[<prev] [next>] [<thread-prev] [thread-next>] [day] [month] [year] [list]
Message-Id: <20211229131328.12283-22-yang.zhong@intel.com>
Date: Wed, 29 Dec 2021 05:13:28 -0800
From: Yang Zhong <yang.zhong@...el.com>
To: x86@...nel.org, kvm@...r.kernel.org, linux-kernel@...r.kernel.org,
linux-doc@...r.kernel.org, linux-kselftest@...r.kernel.org,
tglx@...utronix.de, mingo@...hat.com, bp@...en8.de,
dave.hansen@...ux.intel.com, pbonzini@...hat.com, corbet@....net,
shuah@...nel.org
Cc: seanjc@...gle.com, jun.nakajima@...el.com, kevin.tian@...el.com,
jing2.liu@...ux.intel.com, jing2.liu@...el.com,
guang.zeng@...el.com, wei.w.wang@...el.com, yang.zhong@...el.com
Subject: [PATCH v4 21/21] kvm: x86: Disable interception for IA32_XFD on demand
From: Kevin Tian <kevin.tian@...el.com>
Always intercepting IA32_XFD causes non-negligible overhead when this
register is updated frequently in the guest.
Disable r/w emulation after intercepting the first WRMSR(IA32_XFD)
with a non-zero value.
Disable WRMSR emulation implies that IA32_XFD becomes out-of-sync
with the software states in fpstate and the per-cpu xfd cache. Call
fpu_sync_guest_vmexit_xfd_state() to bring them back in-sync, before
preemption is enabled.
Always trap #NM once write interception is disabled for IA32_XFD.
The #NM exception is rare if the guest doesn't use dynamic features.
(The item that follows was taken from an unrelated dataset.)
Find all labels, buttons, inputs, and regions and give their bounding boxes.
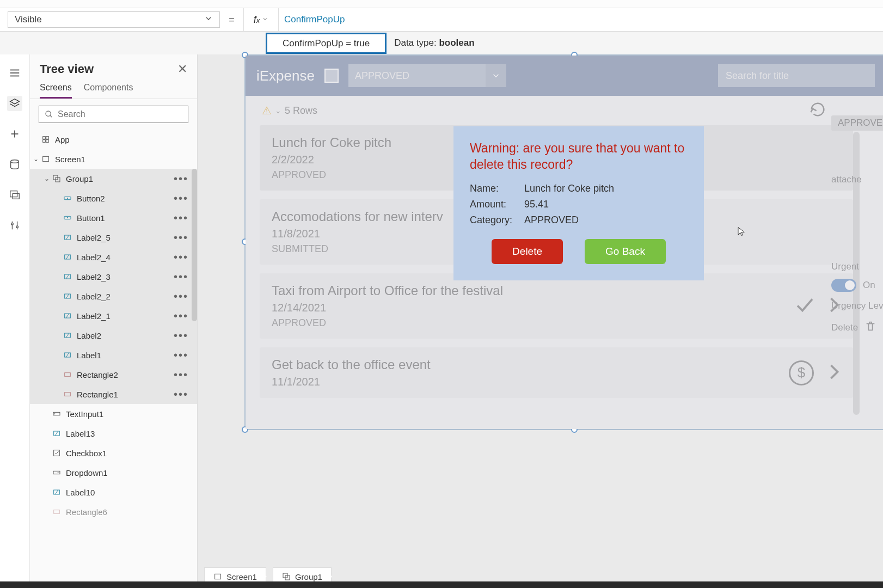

Otherwise, there is at most one exception per guest task given a
dynamic feature.
p.s. We have confirmed that SDM is being revised to say that
when setting IA32_XFD[18] the AMX register state is not guaranteed
to be preserved. This clarification avoids adding mess for a creative
guest which sets IA32_XFD[18]=1 before saving active AMX state to
its own storage.
Signed-off-by: Kevin Tian <kevin.tian@...el.com>
Signed-off-by: Jing Liu <jing2.liu@...el.com>
Signed-off-by: Yang Zhong <yang.zhong@...el.com>
---
arch/x86/include/asm/kvm_host.h | 1 +
arch/x86/kvm/vmx/vmx.c | 23 ++++++++++++++++++-----
arch/x86/kvm/vmx/vmx.h | 2 +-
arch/x86/kvm/x86.c | 3 +++
4 files changed, 23 insertions(+), 6 deletions(-)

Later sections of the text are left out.